Circuit Breaker & Resilience Patterns

Why It Exists

Every network call in a microservices system can fail. That is not a possibility to plan for someday. It is the default state of distributed computing.

Without resilience patterns, a single slow dependency will take down the entire call chain. Threads pile up waiting for timeouts. Memory fills with queued requests. Services that are perfectly healthy grind to a halt because they are blocked on one that is not. The result is a full outage caused by a single component nobody thought was critical.

Netflix learned this the hard way on Christmas Eve 2012. A metadata service timeout cascaded through the entire streaming platform. That outage led to the creation of Hystrix and brought the circuit breaker pattern into mainstream distributed systems engineering. The lesson is simple: without planning for partial failure, the result is total failure.

How It Works

Circuit Breaker State Machine

The circuit breaker wraps every call to an external dependency and tracks success/failure rates. Think of it like a fuse in an electrical panel. When too much current flows, the fuse blows to protect the rest of the house.

Closed (Normal). All requests flow through. The breaker monitors a sliding window of recent calls, either count-based or time-based.

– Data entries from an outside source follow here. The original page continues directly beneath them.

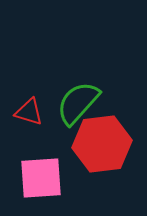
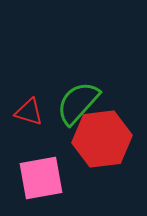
red hexagon: moved 5 px up
pink square: rotated 6 degrees counterclockwise
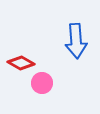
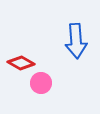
pink circle: moved 1 px left
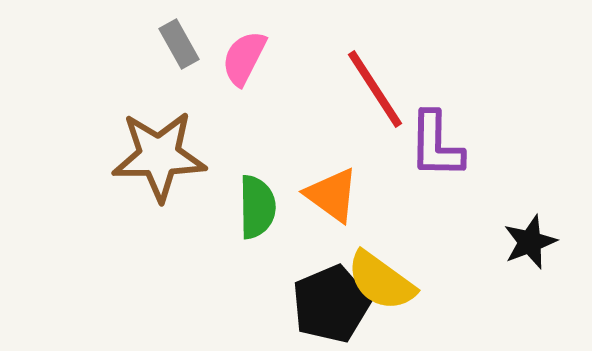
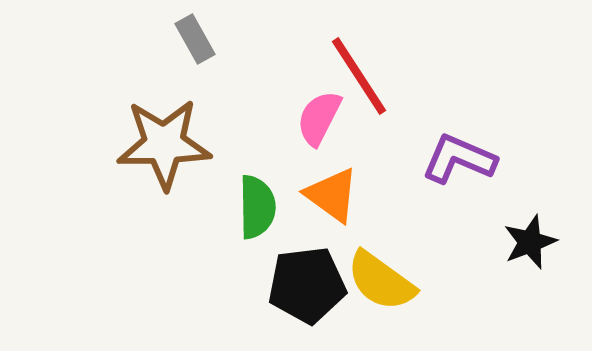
gray rectangle: moved 16 px right, 5 px up
pink semicircle: moved 75 px right, 60 px down
red line: moved 16 px left, 13 px up
purple L-shape: moved 23 px right, 14 px down; rotated 112 degrees clockwise
brown star: moved 5 px right, 12 px up
black pentagon: moved 24 px left, 19 px up; rotated 16 degrees clockwise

When the failure rate crosses the configured threshold (say 50% of the last 100 calls), it trips to Open.

Open (Fast-Fail). All requests fail immediately without touching the dependency. This does two things: it stops wasting resources on a service that is clearly down, and it gives that service breathing room to recover. After a configured wait (typically 30 seconds), it moves to Half-Open.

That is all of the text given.